Fruit d’une étroite collaboration sur plusieurs années, Visions of Doing ne se résume toutefois pas à une compilation paresseuse, sorte de best of à déposer sous le sapin de Noël. L’album, très accessible et sans doute une des meilleures portes d’entrée pour découvrir Pierre Bastien, peut en effet très bien s’écouter sans que l’auditeur ait pris soin auparavant de se renseigner sur la provenance exacte des morceaux. L’ensemble des plages forme un tout homogène où machines et instruments acoustiques élaborent un environnement imaginaire volontiers onirique, succession d’images flottantes suspendues au fil de micro-évènements sonores. On comprend d’ailleurs rapidement en quoi la musique de Pierre Bastien peut soutenir les plans d’un film : un mouvement indicible la parcourt et active aussitôt une série d’images fugaces qui, littéralement, font voir, à travers tout un jeu de perceptions savamment agencées.

De proche en proche, la mélodie — du bonheur — chemine ainsi avec une simplicité déconcertante et génère quantité de visions enchanteresses.

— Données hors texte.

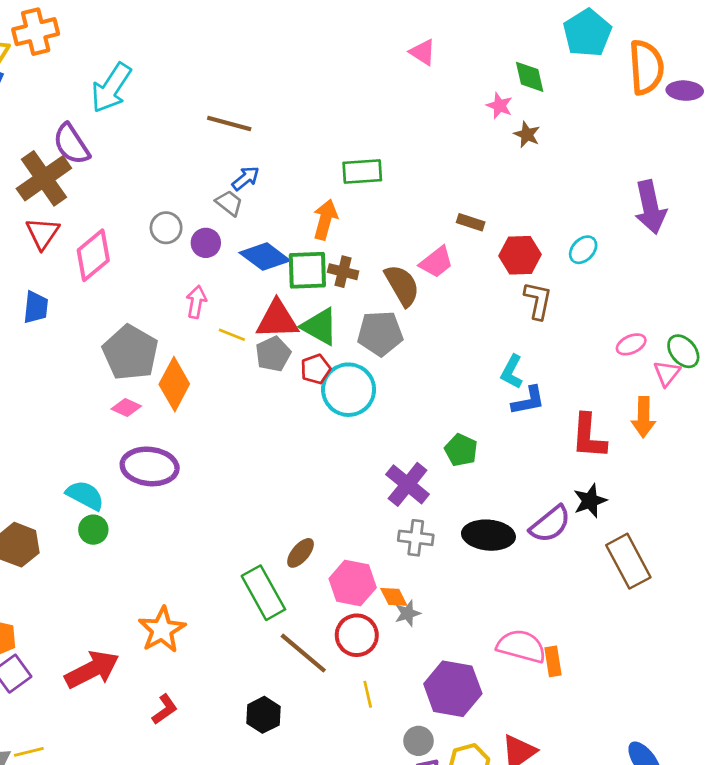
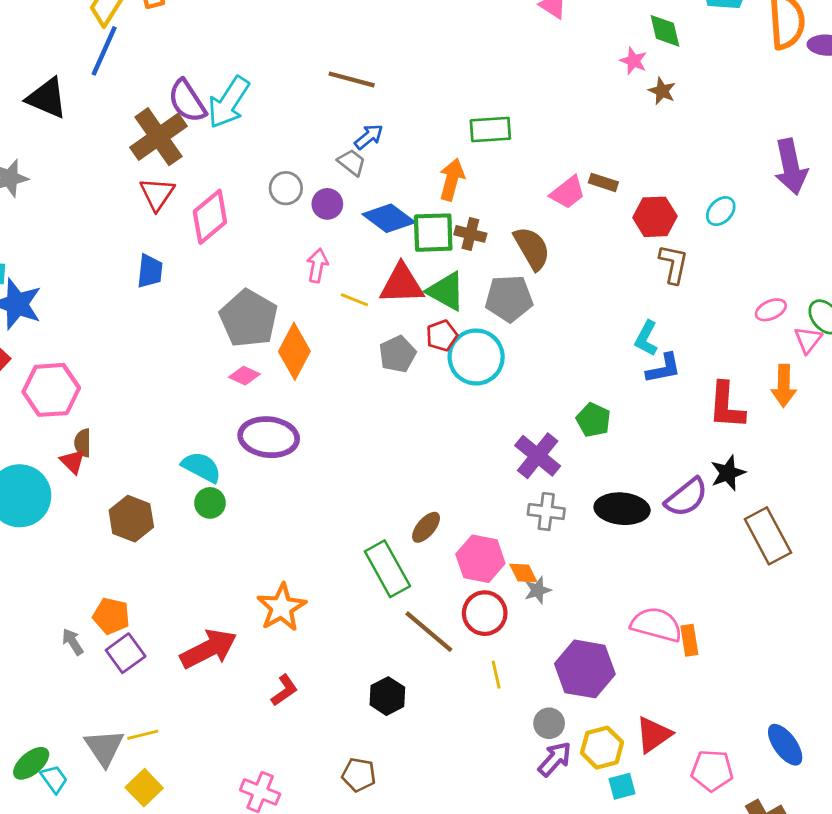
cyan arrow: (111, 88) -> (229, 102), moved
pink trapezoid: (436, 262) -> (568, 192), moved
gray pentagon: (273, 354) -> (397, 354), moved

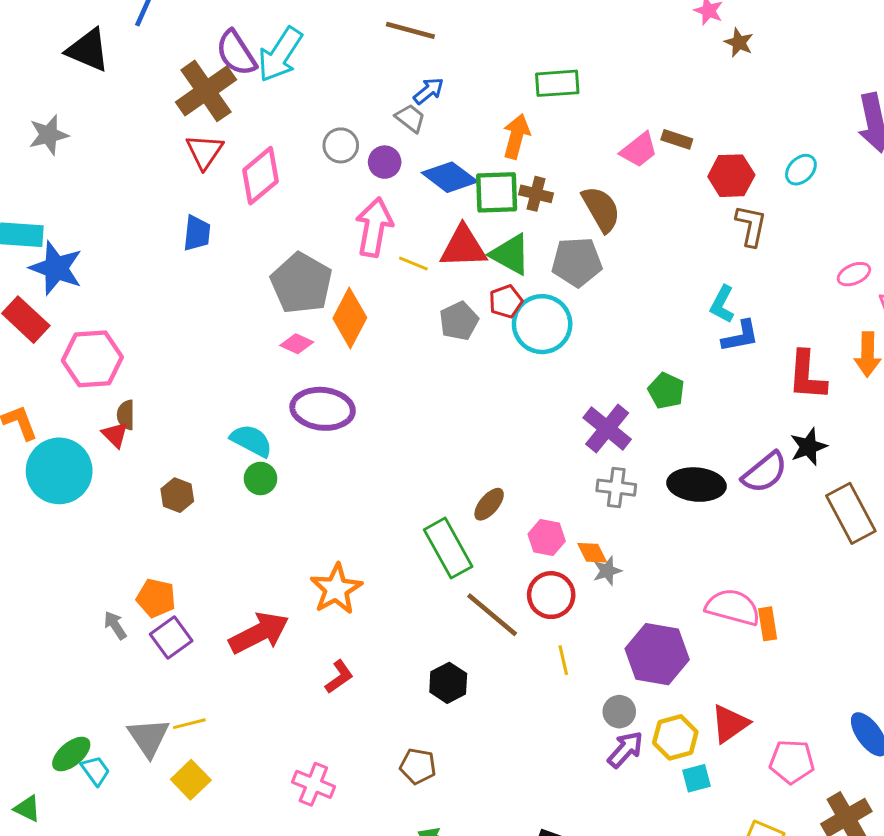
pink arrow: (317, 265) -> (374, 227), size x1.6
brown hexagon: (131, 519) -> (177, 495), size x0.7
pink hexagon: (480, 559) -> (547, 538), size x0.7

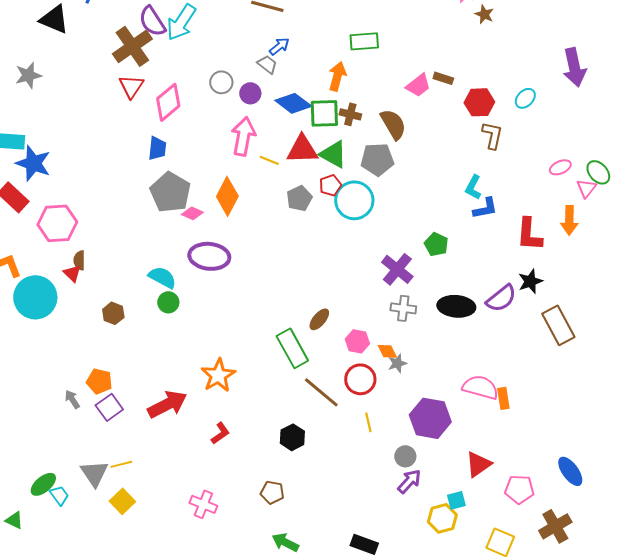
blue trapezoid: (197, 233) -> (157, 148), moved
gray pentagon: (301, 283) -> (170, 192), moved
yellow hexagon: (675, 737) -> (442, 518), moved

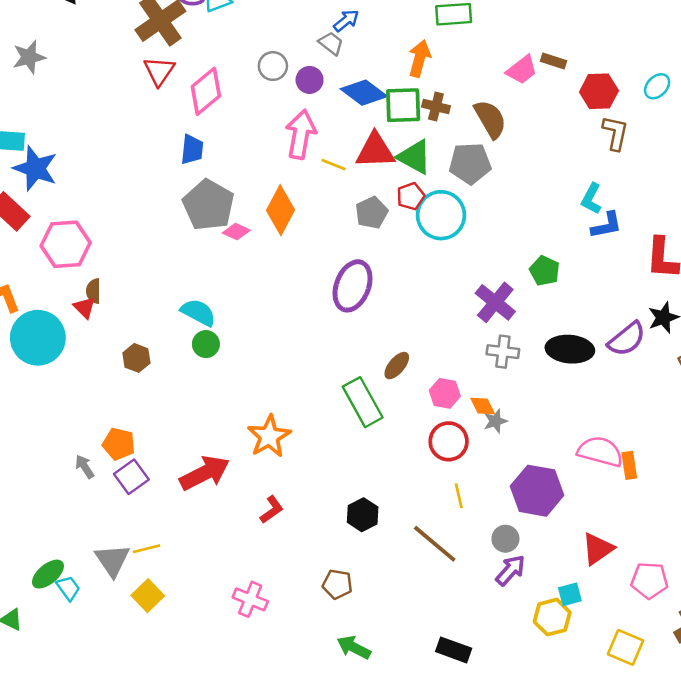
purple ellipse: (209, 256) -> (353, 286), moved, turned -75
brown line: (321, 392) -> (435, 544), moved

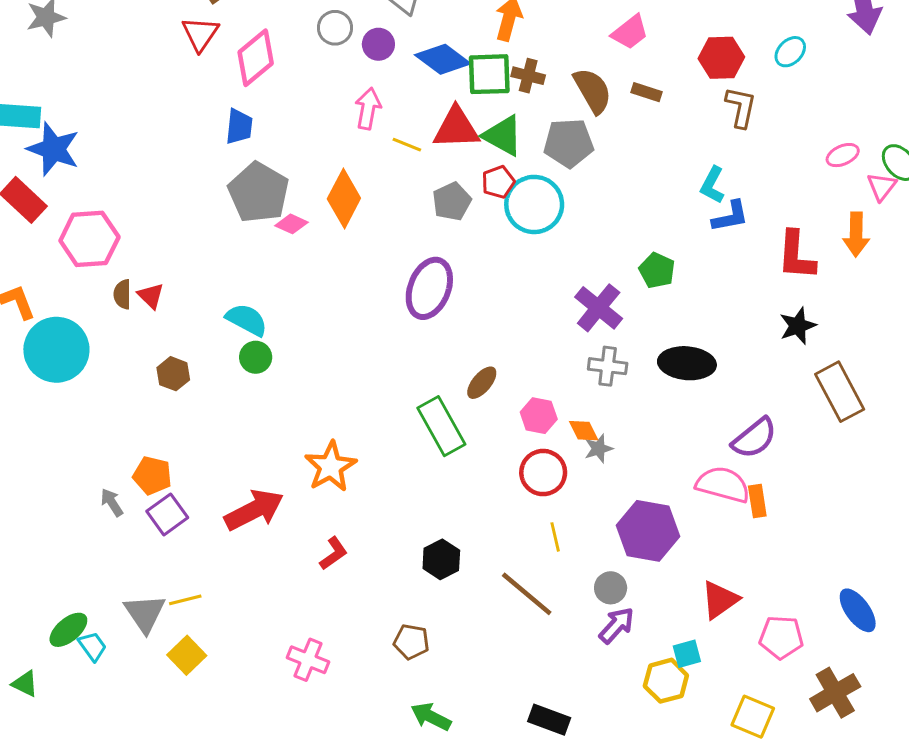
brown rectangle: (553, 61) -> (646, 92), moved
pink arrow: (301, 134) -> (368, 109), size x0.7
red triangle: (85, 307) -> (151, 296), moved
purple semicircle: (627, 339) -> (754, 438), moved

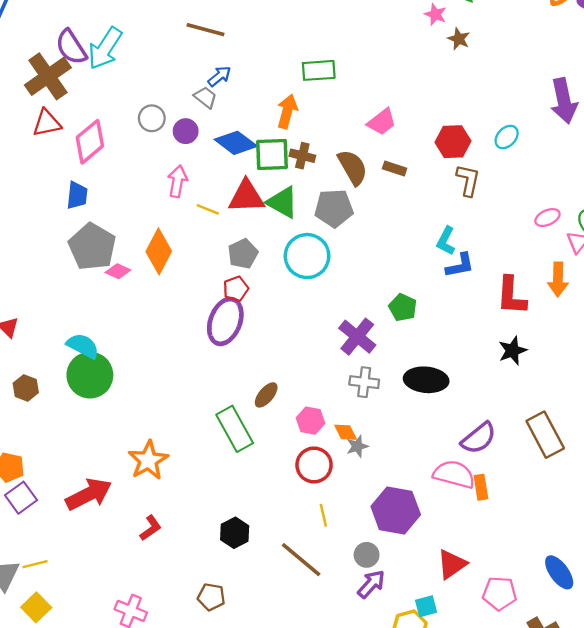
red triangle: (200, 34) -> (47, 123), turned 44
red pentagon: (498, 182) -> (236, 289), moved
green circle: (256, 357) -> (90, 375), size x1.8
brown rectangle: (840, 392) -> (545, 435), moved

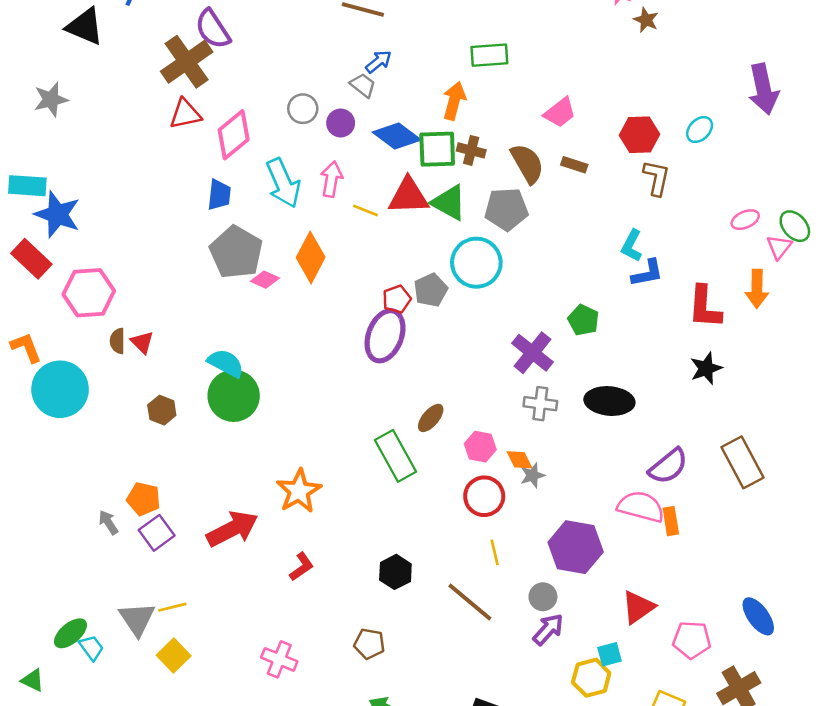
cyan arrow: (105, 48) -> (283, 183), moved, turned -57
gray pentagon: (243, 254) -> (431, 290), moved

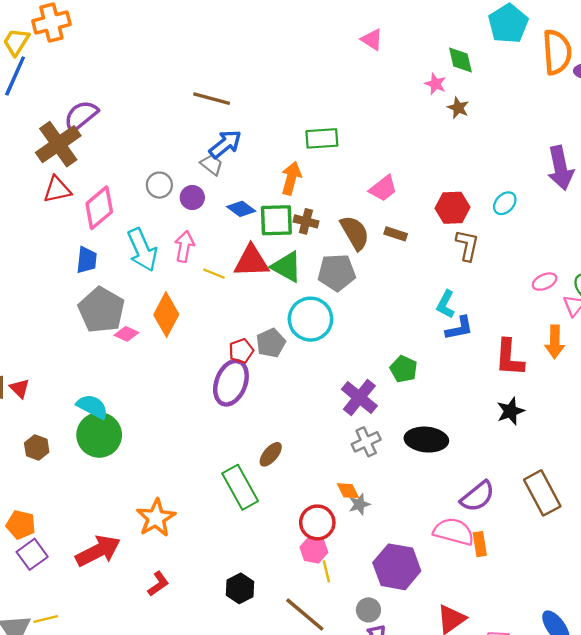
purple semicircle: (213, 29) -> (81, 116), turned 84
blue arrow: (378, 62) -> (225, 144), size x1.4
blue diamond: (397, 136) -> (241, 209), size x0.7
gray cross: (540, 404) -> (366, 442), turned -32
pink hexagon: (480, 447) -> (314, 550), moved

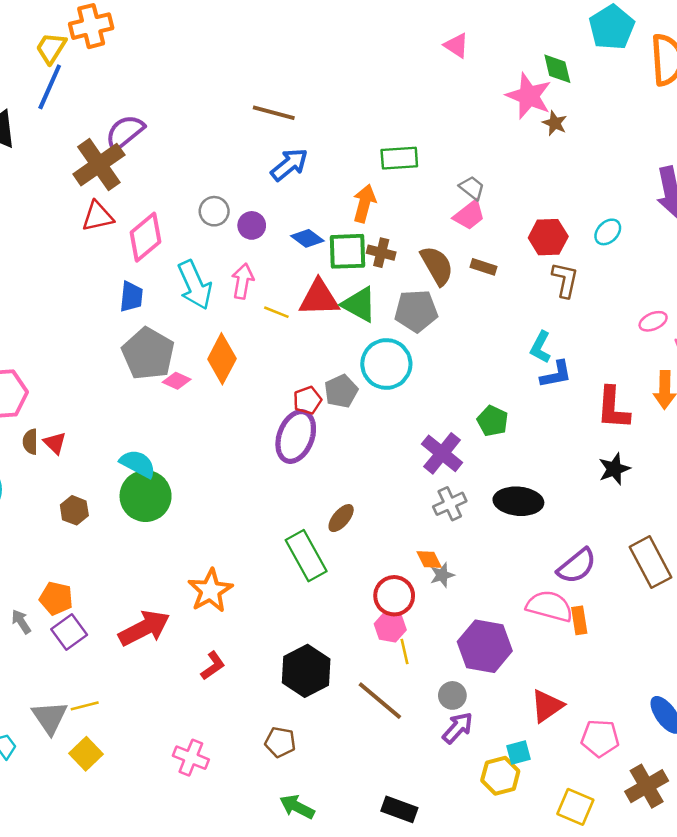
pink star: (435, 84) -> (529, 96), size x1.8
gray trapezoid: (212, 165) -> (472, 188), moved
black hexagon: (240, 588) -> (306, 671), size x1.5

Dans “Visions of Shanghai”, dont le finale est emprunté à un traditionnel chinois, l’accumulation des sources sonores procède d’une géographie mentale qui projette l’auditeur au milieu d’un espace mystérieux et évocateur de terres asiatiques pour le moins poétiques. Les percussions répétitives, assorties de délicates touches de synthé et des notes d’une flûte égrenées avec parcimonie, l’énigmatique souffle grave surgissant au premier plan, les probables cymbales bientôt perçues dans le lointain et la ritournelle asiatique conclusive situent précisément la musique entendue, en même temps qu’elles lui confèrent un réel pouvoir d’étrangeté. A la fois en terrain (re)connu (explicitement désigné par le titre du morceau) et amené à constamment s’interroger sur la nature sonore de ce qu’il entend (chaque instrument se dévoile plus qu’il ne sonne vraiment), l’auditeur participe pleinement au processus musical, se fait un film dont il est le principal acteur.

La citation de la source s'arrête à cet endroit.